Today, many of you may know this as the Cone of Learning, but beware: although the cone is in fact based upon the results of Dale’s research, the percentage figures were never actually cited by Dale, and added by others after the initial investigation.

Even though the Cone of Learning that became widespread contains erroneous figures, it does represent a guideline for the most effective learning techniques that the human brain is able to acquire and store information from.

Based on the research we can see that:

  • The least effective way to learn something is to listen to a lecture on the topic or read information about it.
  • The most effective way to learn something is to teach others and use it in our own lives.

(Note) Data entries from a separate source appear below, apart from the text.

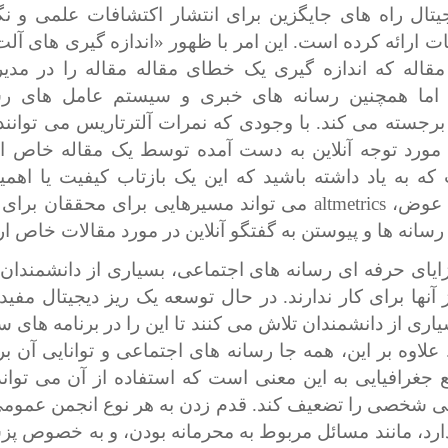
جیتال راه های جایگزین برای انتشار اکتشافات علمی و نگ
یات ارائه کرده است. این امر با ظهور «اندازه گیری های آل
مقاله که اندازه گیری یک خطای مقاله مقاله را در مدی
 اما همچنین رسانه های خبری و سیستم عامل های رس
برجسته می کند. با وجودی که نمرات آلترتاریس می توانند
مورد توجه آنلاین به دست آمده توسط یک مقاله خاص ارا
ه به یاد داشته باشید که این یک بازتاب کیفیت یا اهم
 عوض،
altmetrics
می تواند مسیرهایی برای محققان برا
انه ها و پیوستن به گفتگو آنلاین در مورد مقالات خاص ارا
ایای حرفه ای رسانه های اجتماعی، بسیاری از دانشمندان ت
 آنها برای کار ندارند. در حال توسعه یک ریز دیجیتال مفی
ری از دانشمندان تلاش می کنند تا این را در برنامه های 
 علاوه بر این، همه جا رسانه های اجتماعی و توانایی آن بر
ع جغرافیایی به این معنی است که استفاده از آن می توان
گی شخصی را تضعیف کند. قدم زدن به هر نوع انجمن عموم
ارد، مانند مسائل مربوط به محرمانه بودن، و به خصوص پزش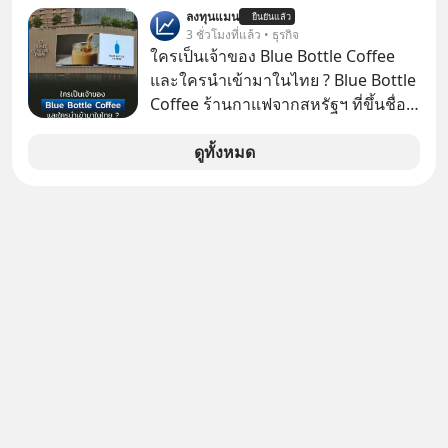
ลงทุนแมน
#FraudEducation #FinancialLiteracy
ยืนยันแล้ว
3 ชั่วโมงที่แล้ว • ธุรกิจ
#DigitalBankWithHumanTouch
ใครเป็นเจ้าของ Blue Bottle Coffee
และใครนำเข้ามาในไทย ? Blue Bottle
Coffee ร้านกาแฟจากสหรัฐฯ ที่ขึ้นชื่อ
เรื่องความพิถีพิถัน กำลังจะเปิดสาขา
แรกในประเทศไทย ที่ Central Park
ดูทั้งหมด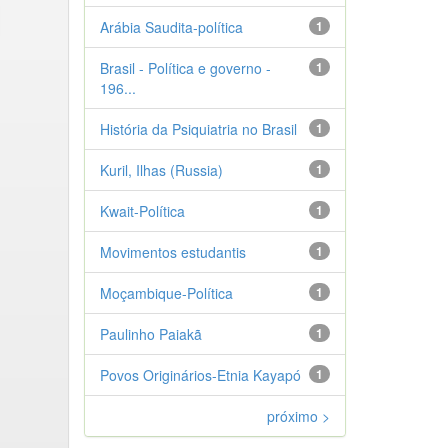
Arábia Saudita-política
1
Brasil - Política e governo -
1
196...
História da Psiquiatria no Brasil
1
Kuril, Ilhas (Russia)
1
Kwait-Política
1
Movimentos estudantis
1
Moçambique-Política
1
Paulinho Paiakã
1
Povos Originários-Etnia Kayapó
1
próximo >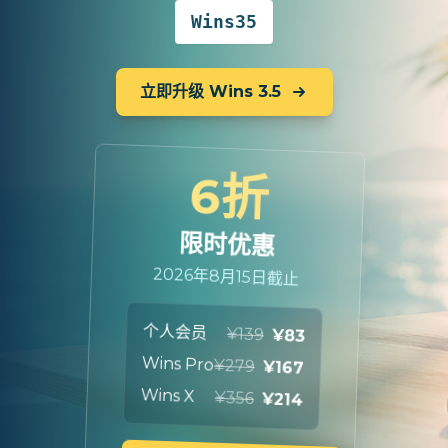
Wins35
立即升级 Wins 3.5
6折
限时优惠
2026年8月15日截止
个人会员
¥139
¥83
Wins Pro
¥279
¥167
Wins X
¥356
¥214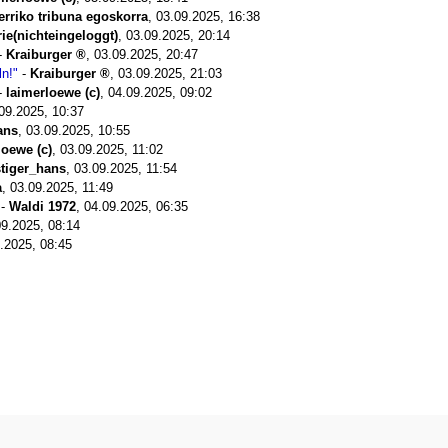
lerriko tribuna egoskorra
,
03.09.2025, 16:38
rie(nichteingeloggt)
,
03.09.2025, 20:14
-
Kraiburger
,
03.09.2025, 20:47
n!"
-
Kraiburger
,
03.09.2025, 21:03
-
laimerloewe (c)
,
04.09.2025, 09:02
09.2025, 10:37
ans
,
03.09.2025, 10:55
loewe (c)
,
03.09.2025, 11:02
stiger_hans
,
03.09.2025, 11:54
a
,
03.09.2025, 11:49
-
Waldi 1972
,
04.09.2025, 06:35
09.2025, 08:14
.2025, 08:45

The Cone of Learning suggests why you are more likely to remember parts of a movie than you are from a book on the same topic. A film uses audio and visual aspects that the brain is more likely to store and hold available for recollection (memory).

Learning Almost Anything

After we discard the erroneous percentage figures, we still must take the cone as just a guideline — one which is subject to change depending on the learning style of the student or the studied subject. Different aspects such as what you want to remember and how often you put it into use will greatly impact how well you remember something. That being said, other things equals, the cone is a great guideline to follow to better imprint something to memory.

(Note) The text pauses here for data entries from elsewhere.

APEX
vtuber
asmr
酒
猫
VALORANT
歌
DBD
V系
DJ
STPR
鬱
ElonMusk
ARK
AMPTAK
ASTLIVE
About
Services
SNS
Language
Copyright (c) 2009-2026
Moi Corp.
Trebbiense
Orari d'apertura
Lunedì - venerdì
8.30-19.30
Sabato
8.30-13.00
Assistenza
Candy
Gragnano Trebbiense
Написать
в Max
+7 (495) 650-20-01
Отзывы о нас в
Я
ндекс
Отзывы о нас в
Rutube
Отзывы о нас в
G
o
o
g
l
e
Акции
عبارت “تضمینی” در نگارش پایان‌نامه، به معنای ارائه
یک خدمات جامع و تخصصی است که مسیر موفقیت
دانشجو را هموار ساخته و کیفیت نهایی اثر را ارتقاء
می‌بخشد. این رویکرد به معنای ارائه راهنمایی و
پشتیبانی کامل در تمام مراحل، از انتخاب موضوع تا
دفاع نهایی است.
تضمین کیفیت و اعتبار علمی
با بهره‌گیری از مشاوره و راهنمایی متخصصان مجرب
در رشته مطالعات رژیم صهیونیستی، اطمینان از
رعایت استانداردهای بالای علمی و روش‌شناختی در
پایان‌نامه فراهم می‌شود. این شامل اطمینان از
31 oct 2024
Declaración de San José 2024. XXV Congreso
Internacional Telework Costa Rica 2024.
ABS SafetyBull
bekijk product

On that note, I thought it would be a good idea to look at the best ways to use the Cone of Learning concept, and apply it to an everyday example that we can relate to. The example I’m going to use in the following tips is looking at the best methods you could use to learn what yoga is and remember the necessary positions that are used.

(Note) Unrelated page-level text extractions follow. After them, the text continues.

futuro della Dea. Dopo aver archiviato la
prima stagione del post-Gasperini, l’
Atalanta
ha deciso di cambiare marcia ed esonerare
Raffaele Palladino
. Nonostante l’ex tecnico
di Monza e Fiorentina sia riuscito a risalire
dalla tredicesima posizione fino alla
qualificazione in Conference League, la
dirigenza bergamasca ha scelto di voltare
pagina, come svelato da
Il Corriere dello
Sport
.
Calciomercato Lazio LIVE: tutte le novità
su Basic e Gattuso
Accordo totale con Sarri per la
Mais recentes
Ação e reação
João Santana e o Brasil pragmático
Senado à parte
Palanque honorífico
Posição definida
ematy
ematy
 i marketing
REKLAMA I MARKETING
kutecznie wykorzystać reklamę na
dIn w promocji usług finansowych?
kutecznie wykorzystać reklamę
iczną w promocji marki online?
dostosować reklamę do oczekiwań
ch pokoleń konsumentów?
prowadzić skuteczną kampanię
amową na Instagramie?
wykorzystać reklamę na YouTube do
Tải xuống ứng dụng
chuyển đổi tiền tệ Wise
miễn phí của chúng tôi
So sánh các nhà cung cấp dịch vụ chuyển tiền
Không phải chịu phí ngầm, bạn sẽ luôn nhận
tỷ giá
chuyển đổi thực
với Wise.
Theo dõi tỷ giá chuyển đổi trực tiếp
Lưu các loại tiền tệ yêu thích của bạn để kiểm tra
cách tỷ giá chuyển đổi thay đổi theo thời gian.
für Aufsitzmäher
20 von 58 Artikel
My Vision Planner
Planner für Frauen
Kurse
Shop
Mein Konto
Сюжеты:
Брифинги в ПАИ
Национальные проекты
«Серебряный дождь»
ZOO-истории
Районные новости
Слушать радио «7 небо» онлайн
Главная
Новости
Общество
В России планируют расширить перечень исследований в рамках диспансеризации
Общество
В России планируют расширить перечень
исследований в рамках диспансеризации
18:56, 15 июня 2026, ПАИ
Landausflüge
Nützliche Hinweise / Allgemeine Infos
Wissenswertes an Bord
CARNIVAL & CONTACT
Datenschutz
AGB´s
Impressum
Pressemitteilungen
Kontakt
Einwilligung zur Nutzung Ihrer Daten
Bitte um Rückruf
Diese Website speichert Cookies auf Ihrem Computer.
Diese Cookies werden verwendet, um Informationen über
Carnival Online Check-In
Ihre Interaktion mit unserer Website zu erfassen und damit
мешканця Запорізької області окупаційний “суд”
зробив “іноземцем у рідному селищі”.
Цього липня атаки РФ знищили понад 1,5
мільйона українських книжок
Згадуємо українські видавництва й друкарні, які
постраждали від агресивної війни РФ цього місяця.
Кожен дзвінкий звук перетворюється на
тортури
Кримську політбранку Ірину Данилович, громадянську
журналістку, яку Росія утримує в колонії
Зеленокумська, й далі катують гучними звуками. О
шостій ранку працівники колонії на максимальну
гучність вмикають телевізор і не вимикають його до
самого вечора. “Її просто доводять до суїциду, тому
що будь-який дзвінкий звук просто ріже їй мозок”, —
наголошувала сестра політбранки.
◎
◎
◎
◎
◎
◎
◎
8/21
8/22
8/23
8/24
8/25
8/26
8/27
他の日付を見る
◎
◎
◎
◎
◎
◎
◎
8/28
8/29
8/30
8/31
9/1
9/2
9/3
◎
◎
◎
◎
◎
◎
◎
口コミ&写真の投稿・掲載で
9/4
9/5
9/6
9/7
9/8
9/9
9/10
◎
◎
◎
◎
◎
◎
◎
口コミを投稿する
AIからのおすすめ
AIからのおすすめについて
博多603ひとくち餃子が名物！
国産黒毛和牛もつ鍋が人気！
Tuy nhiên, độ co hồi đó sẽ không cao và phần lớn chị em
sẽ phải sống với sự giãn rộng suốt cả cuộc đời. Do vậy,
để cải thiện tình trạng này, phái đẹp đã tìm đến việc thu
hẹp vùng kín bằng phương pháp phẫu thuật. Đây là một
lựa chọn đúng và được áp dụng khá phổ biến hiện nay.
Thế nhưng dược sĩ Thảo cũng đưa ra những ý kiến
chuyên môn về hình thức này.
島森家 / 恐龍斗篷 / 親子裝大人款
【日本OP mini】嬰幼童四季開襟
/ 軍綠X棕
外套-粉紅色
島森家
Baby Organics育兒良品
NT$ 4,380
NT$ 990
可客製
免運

  • Give a Lecture. Although receiving a lecture is one of the worst ways to remember what you are being told, giving a lecture is one of the most effective. You could go into any college or university and offer to give a lecture on the topic of yoga and the many positions that are used.
  • Write an Article. If you have a blog or a website you could spend time putting together an article on what yoga is all about and the movements that are often used in this meditative practice. Additionally, you could also create images to be used on the site to help explain the certain actions involved.
  • Make a Video. Even if you don’t have your own blog or website, there are plenty of video portals such as Youtube and Metacafe that will allow you to upload your own videos for free. This will be effective as you can teach in the lecture format but know that you are instructing to a potentially worldwide audience.
  • Discuss with Your Friends. One of the easiest teaching options that you have available to you are the members of your social circle. Wherever appropriate, bring up a topic you would like to discuss and share your wealth of knowledge on it. The more people you can discuss it with the better your ability will be to remember it in the future.
    Additionally, there are literally hundreds of ways you can discuss it online using the likes of online forums, twitter or even niche social networks.
  • Do it Yourself. It’s no use trying your best to teach others about Yoga if it’s something you aren’t interested in and don’t do yourself. If you teach people the importance of controlling their breathing, then when you are performing Yoga in your own time… make sure you are controlling your breathing. Whatever you would teach others, you need to make sure you are implementing yourself.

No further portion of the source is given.